Residual – captures any remaining information not covered by the first two pathways.

We then constrain the model with training loss functions that ensure the model routes signal through concepts without sacrificing performance. The concepts feed into logits through a linear path, so every prediction decomposes exactly into per‑concept contributions, and we can edit those contributions at inference time without retraining.

For the full architecture, training objectives, and scaling analysis, see Scaling Interpretable Models to 8B.

Diagram showing Steerling's embedding decomposition into known concepts, discovered concepts, and residual

Performance

Despite being trained on significantly fewer compute resources than comparable models, Steerling‑8B achieves competitive results across standard benchmarks.

Average performance vs. training FLOPs

The scatter plot below shows the average performance (across seven benchmarks) plotted against approximate training FLOPs on a log scale. Vertical lines indicate multiples of Steerling’s compute budget.

Scatter plot comparing Steerling‑8B FLOPs efficiency against baseline language models

Steerling outperforms both LLaMA2‑7B and DeepSeek‑7B on overall average despite using fewer FLOPs, and remains within the range of models trained with 2–10× more compute.

Group‑average performance across task categories

The bar chart below compares group‑average scores for General and Math task categories.

Bar chart comparing group‑average performance across General and Math tasks

Steerling’s performance spans a variety of benchmarks, from general‑purpose question answering to tasks that emphasize reasoning and mathematics.

Interpretability

In the previous update, we shared several ways to assess how interpretable a model’s representations are. Here we add another metric that gives insight into the model’s use of its concepts.

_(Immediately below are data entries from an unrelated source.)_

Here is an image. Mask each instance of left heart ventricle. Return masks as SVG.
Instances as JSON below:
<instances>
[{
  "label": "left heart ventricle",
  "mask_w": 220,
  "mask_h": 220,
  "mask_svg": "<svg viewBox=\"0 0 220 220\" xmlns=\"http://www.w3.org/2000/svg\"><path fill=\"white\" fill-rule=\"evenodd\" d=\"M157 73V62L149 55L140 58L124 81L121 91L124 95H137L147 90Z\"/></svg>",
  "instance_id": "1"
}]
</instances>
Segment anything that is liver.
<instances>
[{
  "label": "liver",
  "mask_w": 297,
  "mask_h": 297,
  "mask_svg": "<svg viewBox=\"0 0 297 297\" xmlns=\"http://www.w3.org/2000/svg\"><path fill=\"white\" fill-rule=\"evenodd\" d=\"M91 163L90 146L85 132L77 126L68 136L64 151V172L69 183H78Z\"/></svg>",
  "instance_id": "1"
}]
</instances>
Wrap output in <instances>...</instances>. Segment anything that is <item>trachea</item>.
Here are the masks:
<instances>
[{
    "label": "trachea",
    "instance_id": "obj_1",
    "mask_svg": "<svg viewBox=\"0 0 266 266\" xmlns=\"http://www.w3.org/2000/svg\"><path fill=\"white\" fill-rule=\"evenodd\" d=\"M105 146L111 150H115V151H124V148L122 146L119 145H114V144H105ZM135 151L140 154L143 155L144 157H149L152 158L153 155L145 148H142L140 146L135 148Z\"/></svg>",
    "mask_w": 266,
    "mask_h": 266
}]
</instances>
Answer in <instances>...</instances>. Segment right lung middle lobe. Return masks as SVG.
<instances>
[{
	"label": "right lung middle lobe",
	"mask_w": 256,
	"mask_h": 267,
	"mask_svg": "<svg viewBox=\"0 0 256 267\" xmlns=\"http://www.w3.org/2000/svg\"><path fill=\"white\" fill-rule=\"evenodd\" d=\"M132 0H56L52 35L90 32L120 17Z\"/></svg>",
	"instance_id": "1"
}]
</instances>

Concept‑module contribution

On a held‑out validation set, > 84 % of token‑level contribution comes from the concept module.
This shows the model is not merely relying on the residual pathway to make predictions.

Why it matters:
If predictions genuinely flow through concepts, editing those concepts at inference time actually changes the model’s behavior, rather than merely nudging a side channel while the “real work” happens elsewhere.

Logit decomposition: concept module contributes > 84 % of token‑level logits
Token‑level logit distribution of Steerling‑8B on a held‑out validation set.

Residual‑pathway ablation

A useful sanity check is to remove the residual pathway entirely:

On several LM‑Harness tasks, dropping the residual has only a small effect on performance.
This suggests the model’s predictive signal is largely routed through concepts rather than a generic “everything‑else” channel.

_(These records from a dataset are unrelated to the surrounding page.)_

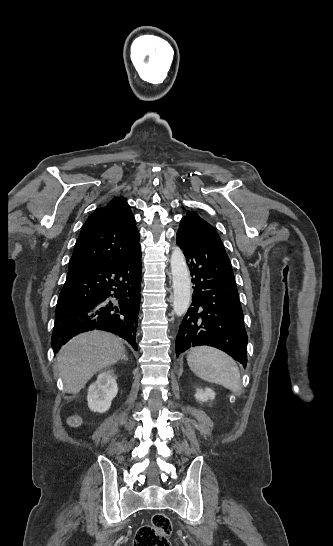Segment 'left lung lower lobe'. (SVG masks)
Masks as SVG:
<instances>
[{
  "mask_svg": "<svg viewBox=\"0 0 333 546\" xmlns=\"http://www.w3.org/2000/svg\"><path fill=\"white\" fill-rule=\"evenodd\" d=\"M176 242L186 257L192 283V304L176 337V354L208 345L247 362L244 315L229 257L223 245L209 240L183 221Z\"/></svg>",
  "mask_w": 333,
  "mask_h": 546,
  "instance_id": "left-lung-lower-lobe-1",
  "label": "left lung lower lobe"
}]
</instances>
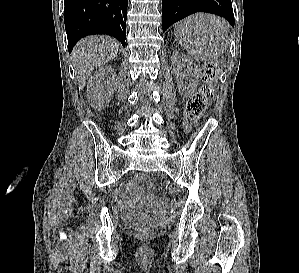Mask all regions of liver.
<instances>
[{"label": "liver", "instance_id": "liver-1", "mask_svg": "<svg viewBox=\"0 0 299 273\" xmlns=\"http://www.w3.org/2000/svg\"><path fill=\"white\" fill-rule=\"evenodd\" d=\"M118 50L119 43L106 36H90L79 41L72 52L79 88H84L95 68L113 60Z\"/></svg>", "mask_w": 299, "mask_h": 273}]
</instances>
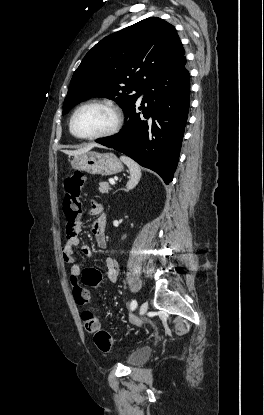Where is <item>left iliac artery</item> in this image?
I'll return each mask as SVG.
<instances>
[{
    "label": "left iliac artery",
    "instance_id": "1",
    "mask_svg": "<svg viewBox=\"0 0 264 415\" xmlns=\"http://www.w3.org/2000/svg\"><path fill=\"white\" fill-rule=\"evenodd\" d=\"M136 306H137V301L136 300H132L131 303H130V309L131 310H134L136 308Z\"/></svg>",
    "mask_w": 264,
    "mask_h": 415
}]
</instances>
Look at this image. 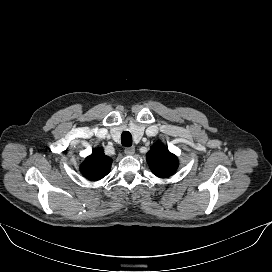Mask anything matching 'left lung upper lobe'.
I'll use <instances>...</instances> for the list:
<instances>
[{
    "mask_svg": "<svg viewBox=\"0 0 272 272\" xmlns=\"http://www.w3.org/2000/svg\"><path fill=\"white\" fill-rule=\"evenodd\" d=\"M147 161L152 172L160 178L169 177L178 168L177 157L170 153L164 144L160 142L150 148L147 154Z\"/></svg>",
    "mask_w": 272,
    "mask_h": 272,
    "instance_id": "5c2ea615",
    "label": "left lung upper lobe"
}]
</instances>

LM‑Harness task performance with and without the residual pathway
Change in model performance across a variety of benchmarks with and without the model’s residual portion.

Concept detection

Steerling can detect known concepts in text with 96.2 % AUC on a held‑out validation dataset.

All figures are from experiments on the Steerling‑8B model.

What this unlocks

In the coming weeks, we’ll release deep dives on each of these capabilities:

Concept steering – precise control via intervention.
Concept discovery – what did Steerling learn that we didn’t teach it? We’ll open up the discovered concept space and show surprising structure.
Alignment without fine‑tuning – replace thousands of safety‑training examples with a handful of concept‑level interventions.
Memorization & training‑data valuation – trace any generation back to the training data that produced it and assign value to individual data sources.
The case for inherent interpretability – what you gain when interpretability is designed in from the start, and what you miss when it’s bolted on later.

We’ll cover each of these in detail in upcoming posts, with quantitative evaluations and deployment‑oriented case studies.